Aber sicher fühlen sich die Bewohner trotzdem nicht mehr. Einige von ihnen haben mittlerweile etwas anderes gefunden, 28 von ihnen sind nach Informationen des Bezirks noch im Haus. Für die verbleibenden Bewohner will der Bezirk in Zukunft dem Hausbesitzer die Tagespauschale überweisen. Ein Schreiben mit der entsprechenden Ankündigung werde dem Eigentümer demnächst zugestellt, sagte von Dassel rbb online.

"Hur MUT, Du schaffst das schon!" steht auf dem Poster. (Quelle: rbb/Michael Hölzen)
Ein Poster an einem Möbelstück im Gästehaus

Die Rechtslage ist ungeklärt

Ob diese Praxis rechtlichen Bestand haben wird, ist unklar, denn der Bezirk hat weder einen Vertrag mit dem Hausbesitzer noch mit dem neuen Betreiber. Um das festzustellen, müssten aber entweder der Besitzer oder der neue Betreiber klagen.

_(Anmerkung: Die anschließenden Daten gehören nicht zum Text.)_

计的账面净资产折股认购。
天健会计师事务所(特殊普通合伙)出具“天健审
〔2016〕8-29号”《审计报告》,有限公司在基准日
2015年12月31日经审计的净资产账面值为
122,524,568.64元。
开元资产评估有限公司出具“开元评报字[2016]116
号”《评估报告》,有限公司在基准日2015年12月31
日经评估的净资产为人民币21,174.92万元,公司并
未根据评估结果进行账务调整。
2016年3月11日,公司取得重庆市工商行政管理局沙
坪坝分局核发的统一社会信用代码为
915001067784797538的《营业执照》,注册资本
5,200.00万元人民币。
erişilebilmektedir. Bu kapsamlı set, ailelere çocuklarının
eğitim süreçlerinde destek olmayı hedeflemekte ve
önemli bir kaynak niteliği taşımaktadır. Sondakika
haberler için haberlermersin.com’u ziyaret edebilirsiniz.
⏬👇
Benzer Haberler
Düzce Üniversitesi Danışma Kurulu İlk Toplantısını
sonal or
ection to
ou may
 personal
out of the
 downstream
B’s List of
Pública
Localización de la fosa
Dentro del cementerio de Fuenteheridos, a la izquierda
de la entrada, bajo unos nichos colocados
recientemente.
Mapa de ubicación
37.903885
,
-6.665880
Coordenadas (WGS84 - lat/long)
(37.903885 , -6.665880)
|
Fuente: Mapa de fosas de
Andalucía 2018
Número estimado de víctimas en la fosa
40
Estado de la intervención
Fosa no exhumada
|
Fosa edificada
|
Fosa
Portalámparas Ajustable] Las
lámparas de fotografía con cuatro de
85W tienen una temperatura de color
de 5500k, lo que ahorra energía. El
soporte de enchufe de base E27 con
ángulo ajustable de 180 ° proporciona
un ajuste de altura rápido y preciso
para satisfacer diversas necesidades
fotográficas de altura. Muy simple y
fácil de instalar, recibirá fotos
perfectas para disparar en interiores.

Der Mietvertrag von "Gikon" beginnt am 1. März. Dann sind pro Monat rund 23.000 Euro Miete fällig - das ist bei der bisherigen Belegung gar nicht zu leisten. "Gikon" hat deshalb bereits signalisiert, dass sie gern zurücktreten würde. Ob die Besitzer den neuen Mieter aber ohne weiteres aus dem Vertrag entlassen würden, ist ebenfalls unklar. Auch das muss dann vielleicht vor Gericht geklärt werden.

Grundsätzlich hat sich die Gikon gegenüber dem Bezirk bereit erklärt, gegebenenfalls weiterhin eine Etage für obdachlose Menschen zur Verfügung zu stellen. Allerdings dann in einer anderen räumlichen Aufteilung. Wie auch immer die Sache ausgeht: Es wird wohl enger in der Berlichingenstraße 12.